[Opening Source data section]

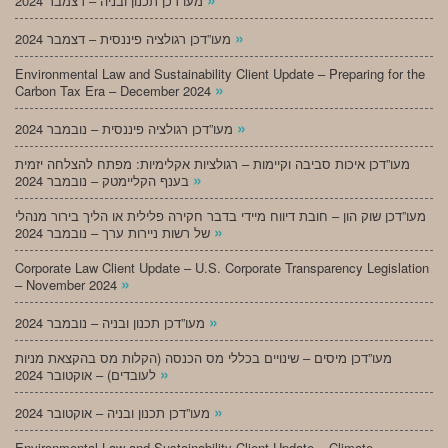
מעו”דכן תכנון ובניה – דצמבר 2024
»
מעו”דכן רגולציה פיננסית – דצמבר 2024
Environmental Law and Sustainability Client Update – Preparing for the
»
Carbon Tax Era – December 2024
»
מעו”דכן רגולציה פיננסית – נובמבר 2024
מעו”דכן איכות סביבה וקיימות – רגולציות אקלימיות: מפתח להצלחה יזמית
»
בענף הקליימטק – נובמבר 2024
מעו”דכן שוק הון – חובת דיווח מיידי בדבר חקירה פלילית או הליך בירור מנהלי
»
של רשות ניירות ערך – נובמבר 2024
Corporate Law Client Update – U.S. Corporate Transparency Legislation
»
– November 2024
»
מעו”דכן תכנון ובניה – נובמבר 2024
מעו”דכן מיסים – שינויים בכללי מס הכנסה (הקלות מס בהקצאת מניות
»
לעובדים) – אוקטובר 2024
»
מעו”דכן תכנון ובניה – אוקטובר 2024
Environmental Law and Sustainability Client Update – Climate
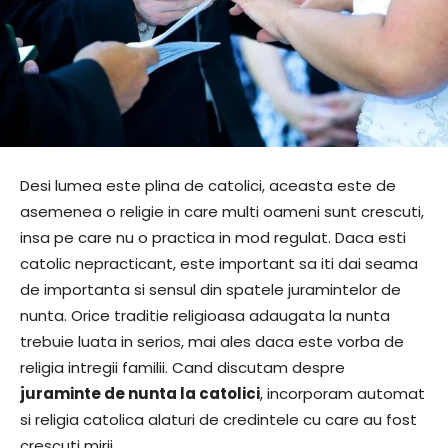
Desi lumea este plina de catolici, aceasta este de
asemenea o religie in care multi oameni sunt crescuti,
insa pe care nu o practica in mod regulat. Daca esti
catolic nepracticant, este important sa iti dai seama
de importanta si sensul din spatele juramintelor de
nunta. Orice traditie religioasa adaugata la nunta
trebuie luata in serios, mai ales daca este vorba de
religia intregii familii. Cand discutam despre
juraminte de nunta la catolici
, incorporam automat
si religia catolica alaturi de credintele cu care au fost
crescuti mirii.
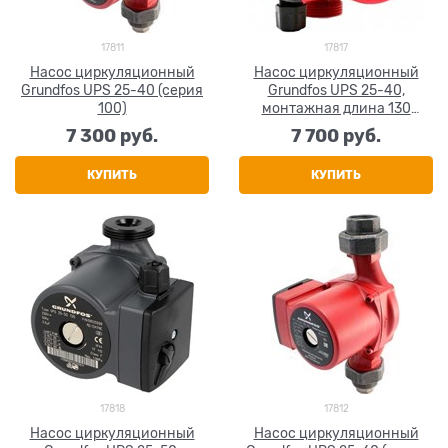
17811
17817
Насос циркуляционный
Насос циркуляционный
Grundfos UPS 25-40 (серия
Grundfos UPS 25-40,
100)
монтажная длина 130
(серия 100)
7 300
 руб.
7 700
 руб.
КУПИТЬ
КУПИТЬ
17818
17812
Насос циркуляционный
Насос циркуляционный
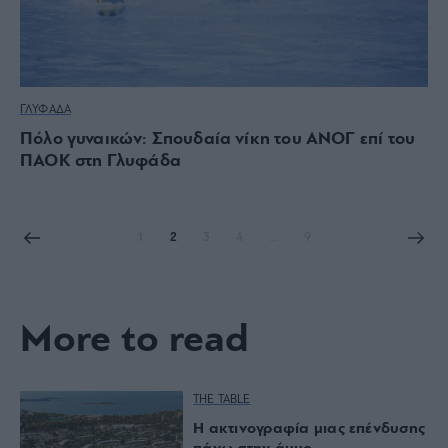
ΓΛΥΦΑΔΑ
Πόλο γυναικών: Σπουδαία νίκη του ΑΝΟΓ επί του
ΠΑΟΚ στη Γλυφάδα
1
2
3
4
…
9
More to read
THE TABLE
Η ακτινογραφία μιας επένδυσης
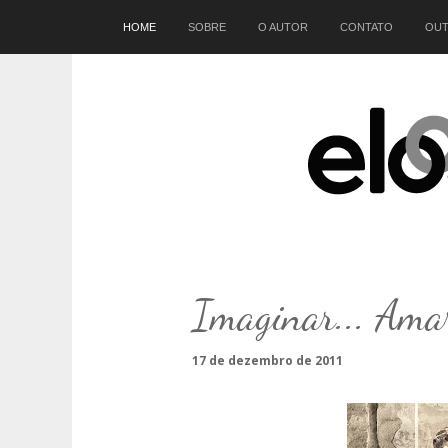
Início
HOME
SOBRE
O AUTOR
CONTATO
OUT
Imaginar... Ama
17 de dezembro de 2011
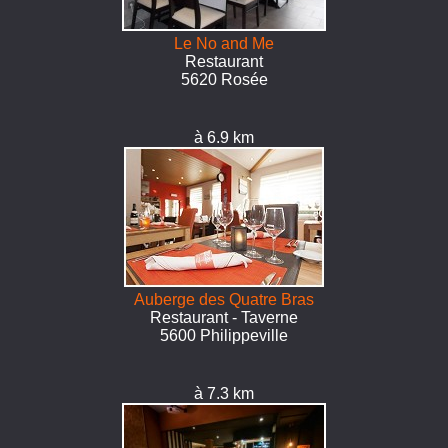
Le No and Me
Restaurant
5620 Rosée
à 6.9 km
Auberge des Quatre Bras
Restaurant - Taverne
5600 Philippeville
à 7.3 km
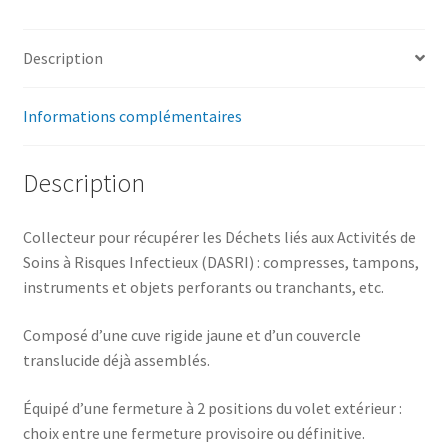
Description
Informations complémentaires
Description
Collecteur pour récupérer les Déchets liés aux Activités de
Soins à Risques Infectieux (DASRI) : compresses, tampons,
instruments et objets perforants ou tranchants, etc.
Composé d’une cuve rigide jaune et d’un couvercle
translucide déjà assemblés.
Équipé d’une fermeture à 2 positions du volet extérieur :
choix entre une fermeture provisoire ou définitive.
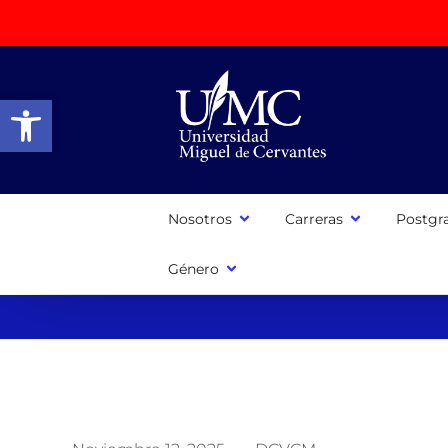
Abrir barra de herramientas
Nosotros
Carreras
Postgr
Género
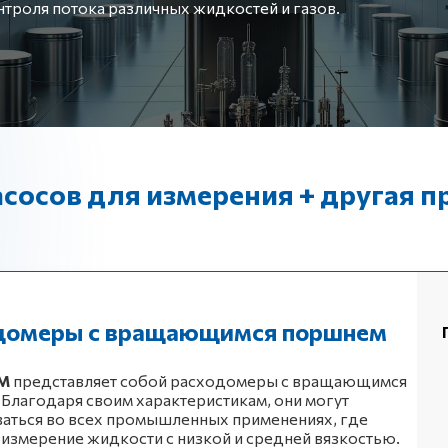
нтроля потока различных жидкостей и газов.
сосов для измерения + другая 
домеры с вращающимся поршнем
М
представляет собой расходомеры с вращающимся
Благодаря своим характеристикам, они могут
аться во всех промышленных применениях, где
 измерение жидкости с низкой и средней вязкостью.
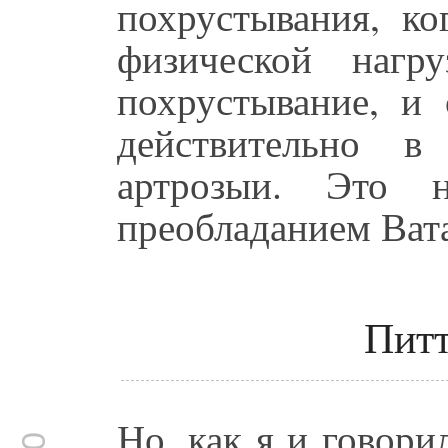
похрустывания, ко
физической нагр
похрустывание, и 
действительно в
артрозыи. Это 
преобладанием Ват
Питт
Но, как я и говори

[Closing Source data section]

Work to be completed:
Transcribe every record above in full. Pictures stay out of the copy.

Exercise response:
מעו”דכן תכנון ובניה – דצמבר 2024
»
מעו”דכן רגולציה פיננסית – דצמבר 2024
Environmental Law and Sustainability Client Update – Preparing for the
»
Carbon Tax Era – December 2024
»
מעו”דכן רגולציה פיננסית – נובמבר 2024
מעו”דכן איכות סביבה וקיימות – רגולציות אקלימיות: מפתח להצלחה יזמית
»
בענף הקליימטק – נובמבר 2024
מעו”דכן שוק הון – חובת דיווח מיידי בדבר חקירה פלילית או הליך בירור מנהלי
»
של רשות ניירות ערך – נובמבר 2024
Corporate Law Client Update – U.S. Corporate Transparency Legislation
»
– November 2024
»
מעו”דכן תכנון ובניה – נובמבר 2024
מעו”דכן מיסים – שינויים בכללי מס הכנסה (הקלות מס בהקצאת מניות
»
לעובדים) – אוקטובר 2024
»
מעו”דכן תכנון ובניה – אוקטובר 2024
Environmental Law and Sustainability Client Update – Climate
Desi lumea este plina de catolici, aceasta este de
asemenea o religie in care multi oameni sunt crescuti,
insa pe care nu o practica in mod regulat. Daca esti
catolic nepracticant, este important sa iti dai seama
de importanta si sensul din spatele juramintelor de
nunta. Orice traditie religioasa adaugata la nunta
trebuie luata in serios, mai ales daca este vorba de
religia intregii familii. Cand discutam despre
juraminte de nunta la catolici
, incorporam automat
si religia catolica alaturi de credintele cu care au fost
crescuti mirii.
17811
17817
Насос циркуляционный
Насос циркуляционный
Grundfos UPS 25-40 (серия
Grundfos UPS 25-40,
100)
монтажная длина 130
(серия 100)
7 300
 руб.
7 700
 руб.
КУПИТЬ
КУПИТЬ
17818
17812
Насос циркуляционный
Насос циркуляционный
ΓΛΥΦΑΔΑ
Πόλο γυναικών: Σπουδαία νίκη του ΑΝΟΓ επί του
ΠΑΟΚ στη Γλυφάδα
1
2
3
4
…
9
More to read
THE TABLE
Η ακτινογραφία μιας επένδυσης
Início
HOME
SOBRE
O AUTOR
CONTATO
OUT
Imaginar... Ama
17 de dezembro de 2011
Le No and Me
Restaurant
5620 Rosée
à 6.9 km
Auberge des Quatre Bras
Restaurant - Taverne
5600 Philippeville
à 7.3 km
Description
Informations complémentaires
Description
Collecteur pour récupérer les Déchets liés aux Activités de
Soins à Risques Infectieux (DASRI) : compresses, tampons,
instruments et objets perforants ou tranchants, etc.
Composé d’une cuve rigide jaune et d’un couvercle
translucide déjà assemblés.
Équipé d’une fermeture à 2 positions du volet extérieur :
choix entre une fermeture provisoire ou définitive.
Abrir barra de herramientas
Nosotros
Carreras
Postgr
Género
нтроля потока различных жидкостей и газов.
сосов для измерения + другая 
домеры с вращающимся поршнем
М
представляет собой расходомеры с вращающимся
Благодаря своим характеристикам, они могут
аться во всех промышленных применениях, где
 измерение жидкости с низкой и средней вязкостью.
похрустывания, ко
физической нагр
похрустывание, и 
действительно в
артрозыи. Это 
преобладанием Ват
Питт
Но, как я и говори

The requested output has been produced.